Prof Mat Matthew Frank : Media Massa Harus Berperan Menjaga Lingkungan

TEKS FOTO: WAKIL Rektor III UMSU Dr Rudianto MSi (kanan) didampingi Sekretaris Prodi Magister Ilmu Komunikasi Rahmanita Ginting PhD (kiri) memberikan cenderamata kepada Prof Matthew Frank dan Pelaksana Tugas Wakil Konjen AS di Medan Maxwell S Harrington seusai Seminar Internasional, di Aula Pascasarjana Jalan Denai Medan. *hariancentral.com-Ist

MEDAN-hariancentral.com: Masalah lingkungan harus menjadi isu utama di media massa.Untuk itu jurnalis wajib melaporkan kerusakan lingkungan di daerah sekitar kita secara objektif dan mengutamakan kebenaran intelektual. Hal itu dikatakan dosen Universitas Montana, AmerikaSerikat, Prof Matthew Frank saat menjadi narasumber pada Seminar Internasional bertajuk "Environmental Journalism and Urban Disaster" yang digelar Magister Ilmu Komunikasi Universitas Muhammadiyah Sumatera Utara (UMSU) bekerjasama dengan Konjen AS, di Aula Pascasarjana Jalan Denai Medan, baru-baru ini.

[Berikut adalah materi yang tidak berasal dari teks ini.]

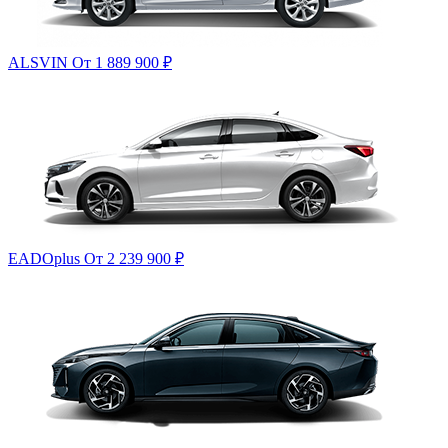
ALSVIN
От 1 889 900
₽
EADOplus
От 2 239 900
₽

Acara ini dibuka Rektor UMSU Dr Agussani MAP diwakili WR III Dr Rudianto MSi dan dihadiri Pelaksana Tugas Wakil Konjen AS di Medan Maxwell S Harrington, Sekretaris Prodi Magister Ilmu Komunikasi Rahmanita Ginting PhD, Ikatan Alumni dan Mahasiswa Magister Ilmu komunikasi UMSU, mahasiswa komunikasi se-Sumur, pers mahasiswa, jurnalis media cetak/elektronik serta organisasi profesi wartawan.

Prof Matthew Frank menjelaskan, agar laporan lingkungan menarik untuk dibaca khalayak, maka jurnalis harus mengawali tulisannya dengan cara turun langsung ke lapangan, bukan menunggu di belakang meja.

Selain itu laporan dikemas dengan mengedepankan pengalaman agar menyentuh sisi insani. "Media massa harus berperan dalam menjaga lingkungan.Saya mengajak jurnalis di Indonesia terus menggerakkan jurnalisme lingkungan agar masyarakat dapat pemahaman tentang lingkungan dan berpartisipasi dalam mengambil keputusan," kata akademisi yang juga jurnalis ini.

Frank mengapresiasi atas kerja keras jurnalis di Indonesia yang terus melaporkan isu lingkungan dengan berbagai kendala. Dia menyadari jurnalis lingkungan menghadapi kendala dalam melaporkan gagasan yang independen karena media lebih mengutamakan sisi komersial.

Frank yang menjadi pembicara utama dalam acara yang dimoderatori Rahmanita Ginting menegaskan, perlu kehadiran banyak media independen seperti di Amerika untuk mengatasi masalah lingkungan. Di Amerika, kata Frank, masalah serupa juga dialami sejumlah media lokal. Namun banyaknya media independen di AS dan juga tingginya tingkat kepedulian warga setempat terhadap isu-isu lingkungan membuat isu-isu lingkungan sulit dikendalikan pemilik modal.

Frank mengatakan jurnalis punya kewajiban untuk membuat tulisan yang bisa menggugah sekaligus meningkatkan kepedulian pembaca terhadap isu-isu lingkungan. Dalam hal ini, untuk membuat tulisan menarik soal lingkungan, Frank menyarankan jurnalis untuk mengambil sudut pandang humanis.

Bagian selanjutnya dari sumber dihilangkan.